There will always be a use for graduates who can both analyse and use their hands. Even if you do not end up being a programmer, being knowledgeable enough to talk to programmers is an invaluable project leadership skill.
Rapid prototyping, 3D printing, robotics, computer-controlled machines - the future of manufacturing is more local and flexible. Kickstarter is now a huge but imagine a future where ideas are also crowdsourced: Where production facilities are democratised; where many 15 year-olds have a 3D printer at home and it only takes 3 hours from idea to working prototype. Imagine a world where you download an open source spare part for your car and print it at the local print shop; or retooling a factory takes hours not weeks, and small production runs, customised and individualised products become the norm.
The Maker movement is spreading rapidly worldwide with over 1000 Fablabs already, and is doing for physical objects what the open source software movement has done for computer programs.
You will base your project on the a toolkit of a one meter neopixel strip (each pixel is individually controllable) attached to a Wemos microcontroller board (the Wemos is a small programmable computer the size of a postage stamp, like an Arduino and Arduino compatible, but with the added benefits of 1) being really small and 2) having WiFi).

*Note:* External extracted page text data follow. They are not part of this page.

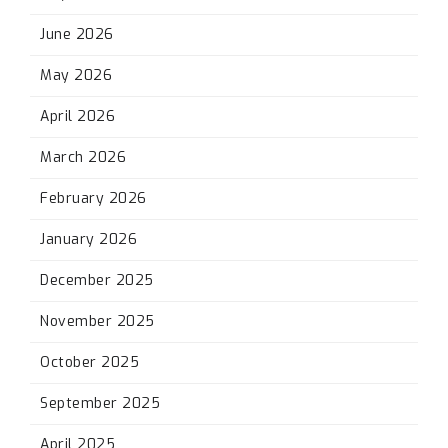
June 2026
May 2026
April 2026
March 2026
February 2026
January 2026
December 2025
November 2025
October 2025
September 2025
April 2025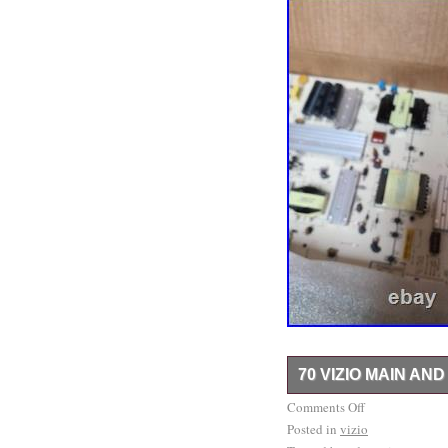
70 VIZIO MAIN A
3 sets for model M702i-
Comments Off
Posted in
from new TVs with crack
vizio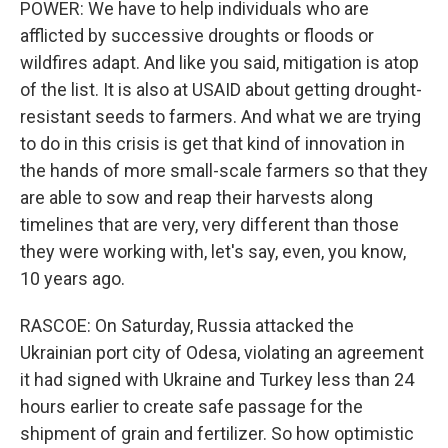
POWER: We have to help individuals who are
afflicted by successive droughts or floods or
wildfires adapt. And like you said, mitigation is atop
of the list. It is also at USAID about getting drought-
resistant seeds to farmers. And what we are trying
to do in this crisis is get that kind of innovation in
the hands of more small-scale farmers so that they
are able to sow and reap their harvests along
timelines that are very, very different than those
they were working with, let's say, even, you know,
10 years ago.
RASCOE: On Saturday, Russia attacked the
Ukrainian port city of Odesa, violating an agreement
it had signed with Ukraine and Turkey less than 24
hours earlier to create safe passage for the
shipment of grain and fertilizer. So how optimistic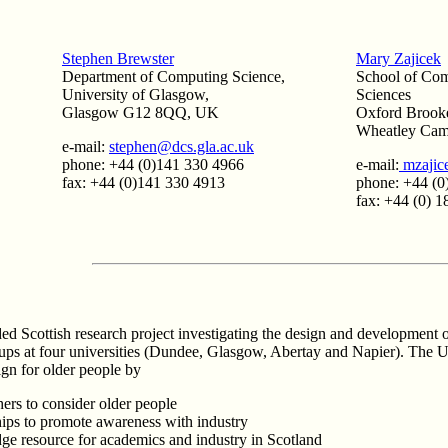
Stephen Brewster
Mary Zajicek
Department of Computing Science,
School of Com
University of Glasgow,
Sciences
Glasgow G12 8QQ, UK
Oxford Brooke
Wheatley Ca
e-mail:
stephen@dcs.gla.ac.uk
phone: +44 (0)141 330 4966
e-mail:
mzajic
fax: +44 (0)141 330 4913
phone: +44 (0
fax: +44 (0) 
 Scottish research project investigating the design and development o
oups at four universities (Dundee, Glasgow, Abertay and Napier). The U
ign for older people by
ers to consider older people
hips to promote awareness with industry
e resource for academics and industry in Scotland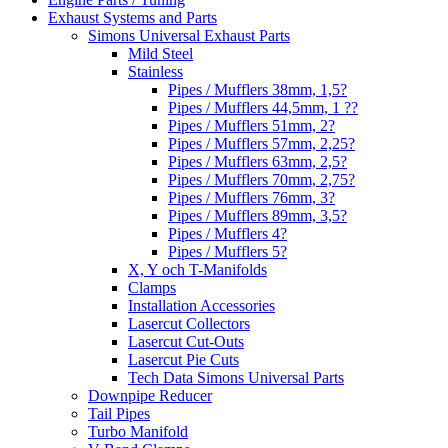
Exhaust Systems and Parts
Simons Universal Exhaust Parts
Mild Steel
Stainless
Pipes / Mufflers 38mm, 1,5?
Pipes / Mufflers 44,5mm, 1 ??
Pipes / Mufflers 51mm, 2?
Pipes / Mufflers 57mm, 2,25?
Pipes / Mufflers 63mm, 2,5?
Pipes / Mufflers 70mm, 2,75?
Pipes / Mufflers 76mm, 3?
Pipes / Mufflers 89mm, 3,5?
Pipes / Mufflers 4?
Pipes / Mufflers 5?
X, Y och T-Manifolds
Clamps
Installation Accessories
Lasercut Collectors
Lasercut Cut-Outs
Lasercut Pie Cuts
Tech Data Simons Universal Parts
Downpipe Reducer
Tail Pipes
Turbo Manifold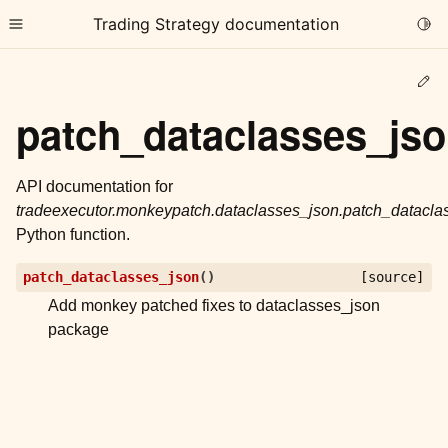
Trading Strategy documentation
Togg
Toggle site navigation sidebar
Ed
patch_dataclasses_js
API documentation for
tradeexecutor.monkeypatch.dataclasses_json.patch_datacla
ggle child pages in navigation
Python function.
ggle child pages in navigation
patch_dataclasses_json
(
)
[source]
ggle child pages in navigation
Add monkey patched fixes to dataclasses_json
ggle child pages in navigation
package
ggle child pages in navigation
ggle child pages in navigation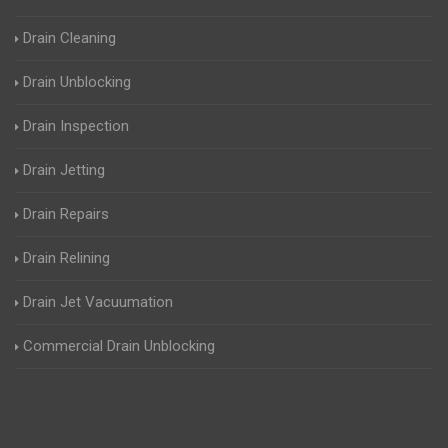
Drain Cleaning
Drain Unblocking
Drain Inspection
Drain Jetting
Drain Repairs
Drain Relining
Drain Jet Vacuumation
Commercial Drain Unblocking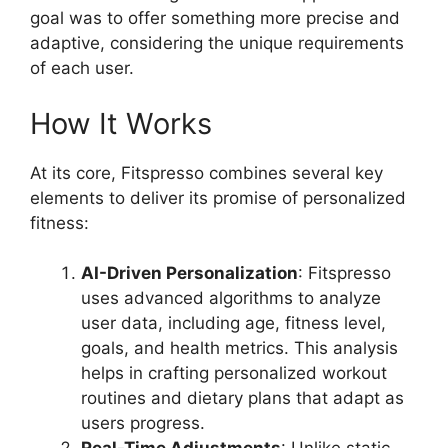
goal was to offer something more precise and
adaptive, considering the unique requirements
of each user.
How It Works
At its core, Fitspresso combines several key
elements to deliver its promise of personalized
fitness:
AI-Driven Personalization
: Fitspresso
uses advanced algorithms to analyze
user data, including age, fitness level,
goals, and health metrics. This analysis
helps in crafting personalized workout
routines and dietary plans that adapt as
users progress.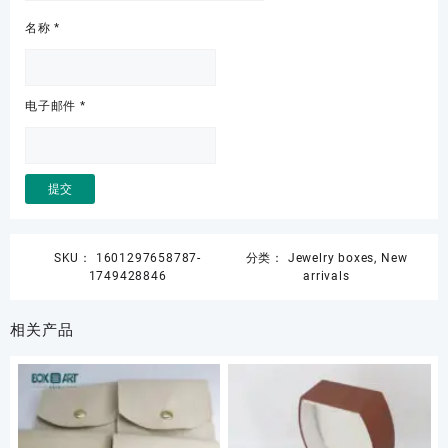
名称
*
电子邮件
*
SKU：
1601297658787-
分类：
Jewelry boxes
,
New
1749428846
arrivals
相关产品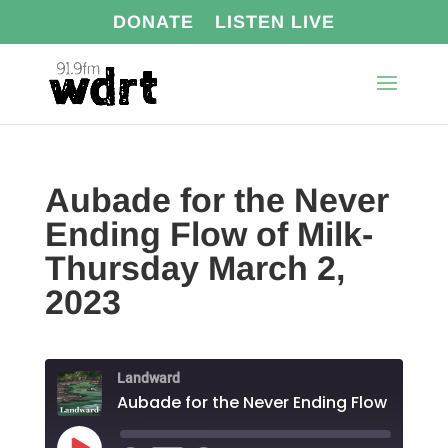
DONATE
LISTEN LIVE
Aubade for the Never
Ending Flow of Milk-
Thursday March 2,
2023
Landward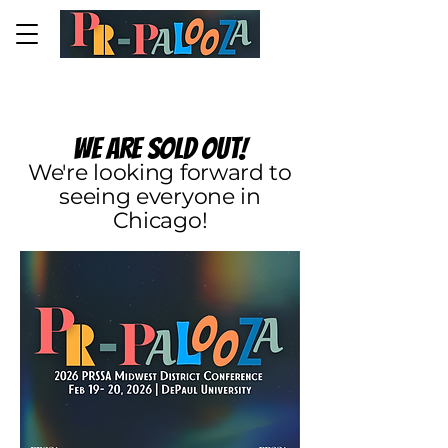
PR-PALOOZA 2026
We are sold out!
We're looking forward to
seeing everyone in
Chicago!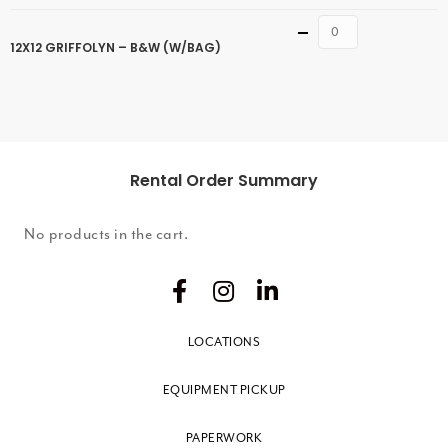
Quantity
12X12 GRIFFOLYN – B&W (W/BAG)
Rental Order Summary
No products in the cart.
LOCATIONS
EQUIPMENT PICKUP
PAPERWORK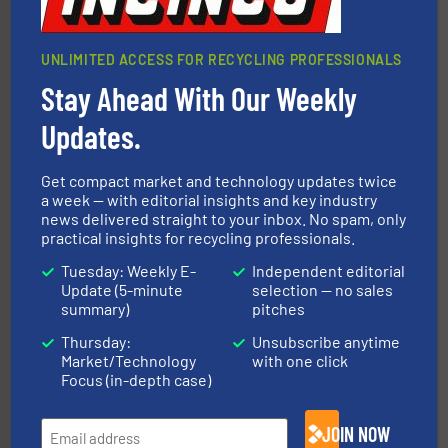
UNLIMITED ACCESS FOR RECYCLING PROFESSIONALS
Stay Ahead With Our Weekly
Updates.
More info ➜
advanced industrial shredders and recycling systems.
Get compact market and technology updates twice
designing and manufacturing the world’s most
For more than 35 years, CM Shredders has been
a week — with editorial insights and key industry
news delivered straight to your inbox. No spam, only
CM Shredders
practical insights for recycling professionals.
Tuesday: Weekly E-
Independent editorial
Update (5-minute
selection — no sales
summary)
pitches
Thursday:
Unsubscribe anytime
Market/Technology
with one click
Focus (in-depth case)
solutions.
More info ➜
installing, and commissioning turnkey recycling
the design of sorting processes and manufacturing,
JOIN NOW
Bollegraaf Group possesses unparalleled expertise in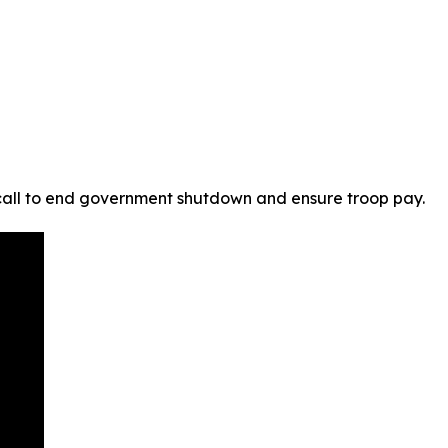
 call to end government shutdown and ensure troop pay.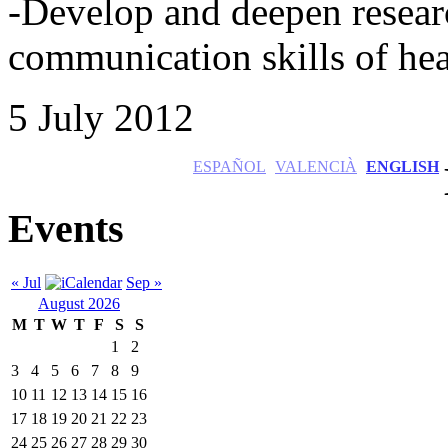
-Develop and deepen resear
communication skills of hea
5 July 2012
ESPAÑOL
VALENCIÀ
ENGLISH
Events
« Jul
Sep »
August 2026
M
T
W
T
F
S
S
1
2
3
4
5
6
7
8
9
10
11
12
13
14
15
16
17
18
19
20
21
22
23
24
25
26
27
28
29
30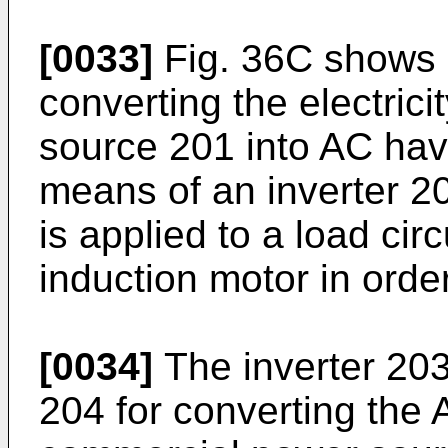
[0033]
Fig. 36C shows 
converting the electric
source 201 into AC hav
means of an inverter 2
is applied to a load cir
induction motor in orde
[0034]
The inverter 203 
204 for converting the 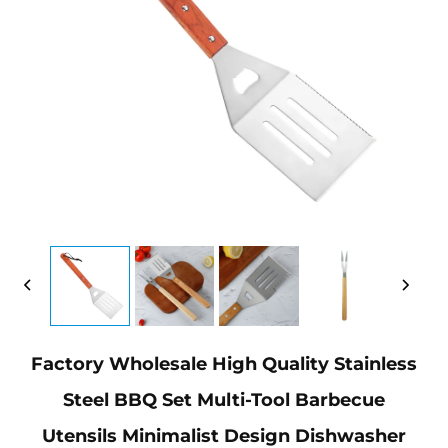
Factory Wholesale High Quality Stainless
Steel BBQ Set Multi-Tool Barbecue
Utensils Minimalist Design Dishwasher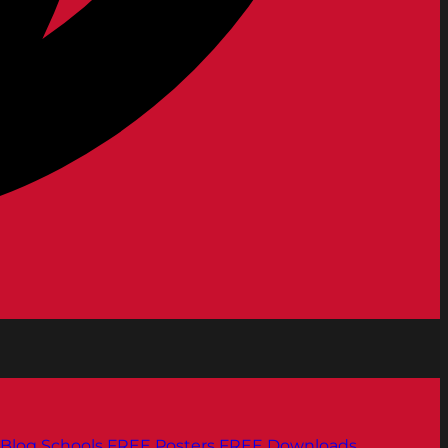
Blog
Schools
FREE Posters
FREE Downloads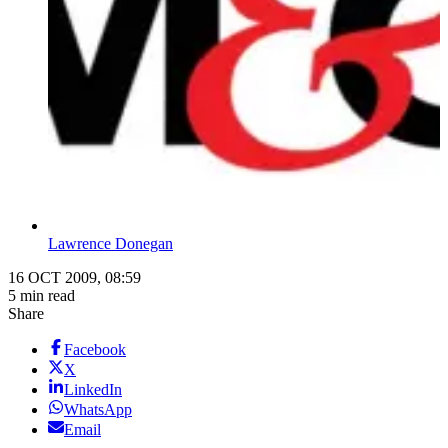
Lawrence Donegan
16 OCT 2009, 08:59
5 min read
Share
Facebook
X
LinkedIn
WhatsApp
Email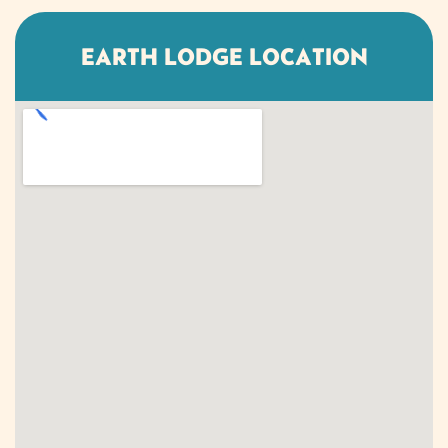
EARTH LODGE LOCATION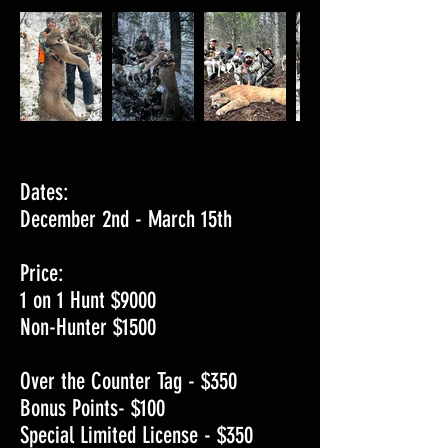
Dates:
December 2nd - March 15th
Price:
1 on 1 Hunt $9000
Non-Hunter $1500
Over the Counter Tag - $350
Bonus Points- $100
Special Limited License - $350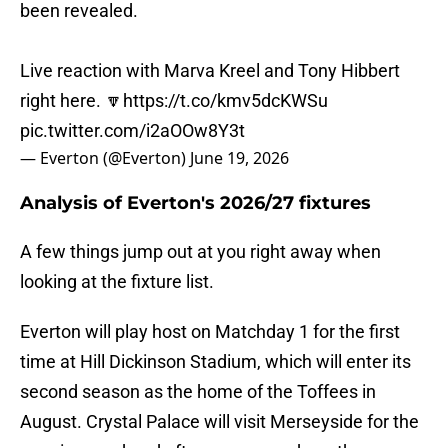
been revealed.
Live reaction with Marva Kreel and Tony Hibbert
right here. 🔽
https://t.co/kmv5dcKWSu
pic.twitter.com/i2aOOw8Y3t
— Everton (@Everton)
June 19, 2026
Analysis of Everton's 2026/27 fixtures
A few things jump out at you right away when
looking at the fixture list.
Everton will play host on Matchday 1 for the first
time at Hill Dickinson Stadium, which will enter its
second season as the home of the Toffees in
August. Crystal Palace will visit Merseyside for the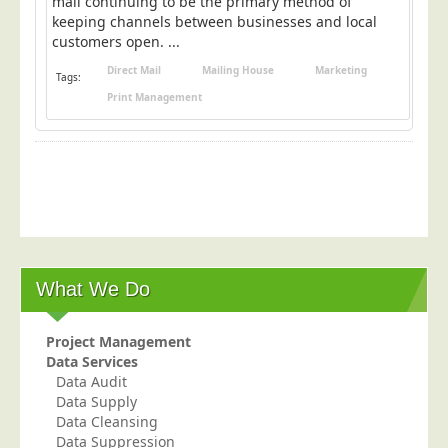
mail continuing to be the primary method of
Blog/News
keeping channels between businesses and local
customers open. ...
Contact
Direct Mail
Mailing House
Marketing
Tags:
Print Management
What We Do
Project Management
Data Services
Data Audit
Data Supply
Data Cleansing
Data Suppression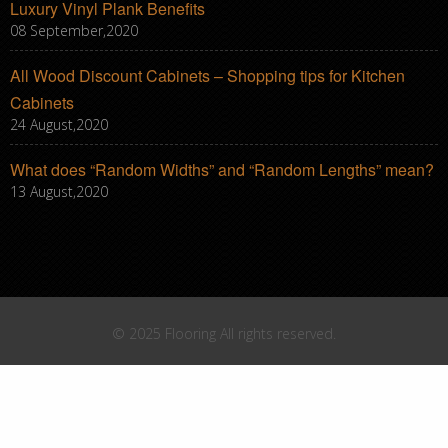
Luxury Vinyl Plank Benefits
08 September,2020
All Wood Discount Cabinets – Shopping tips for Kitchen
Cabinets
24 August,2020
What does “Random Widths” and “Random Lengths” mean?
13 August,2020
© 2025 Flooring All rights reserved.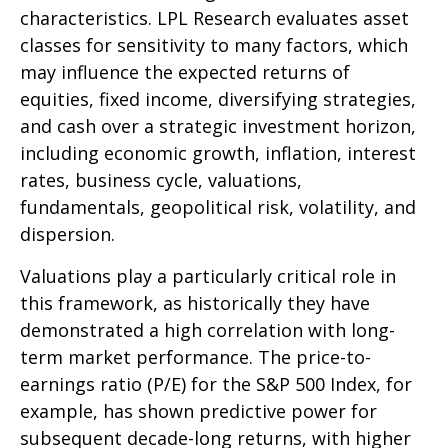
characteristics. LPL Research evaluates asset
classes for sensitivity to many factors, which
may influence the expected returns of
equities, fixed income, diversifying strategies,
and cash over a strategic investment horizon,
including economic growth, inflation, interest
rates, business cycle, valuations,
fundamentals, geopolitical risk, volatility, and
dispersion.
Valuations play a particularly critical role in
this framework, as historically they have
demonstrated a high correlation with long-
term market performance. The price-to-
earnings ratio (P/E) for the S&P 500 Index, for
example, has shown predictive power for
subsequent decade-long returns, with higher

You will start learning programming, and later work in groups on a self-selected real world problem within a framing and with a toolkit provided by us. An example could be reducing litter. You will have an idea generation and rapid prototyping session, select one or more solutions to prototype, and build and test at least one working prototype. It could for example be a bin that follows people, or talks to them, or rewards or measures recycling.
The 3 Week program
Week 1:Introduction to fablab, programming and prototyping
The first week is about you learning to program patterns on the toolkit. Your job is make one individual pattern. We will combine all your light patterns into a single program. This program will be used as the “firmware” for the workshop at the roskilde festival. Furthermore, you have to prepare the workshop. This means laser cutting signs, enclosures etc. and packing the gear that is necessary.
You will get an introduction to various Fablab disciplines like laser cutting and soldering electronics underway.
Week 2: Making your own prototype
The final week will be about converting the knowledge you have about interactive light + the many use scenarios you got from the Roskilde Festival workshops. Based on your ideas we will form groups of 4-6 people. These groups will make a single example of how the microcontroller and the neopixels can be used to solve a real world problem in a Roskilde festival setting.
Week 3: Field testing at Roskilde Festival, and exam
There will be some kind of real-world field testing and running a workshop at Roskilde Festival.
The exact content is not known yet, here are descriptions of what we did the last couple of years:
? we don't know yet - we may be part of the Handicamp, or the Maker area, or something else.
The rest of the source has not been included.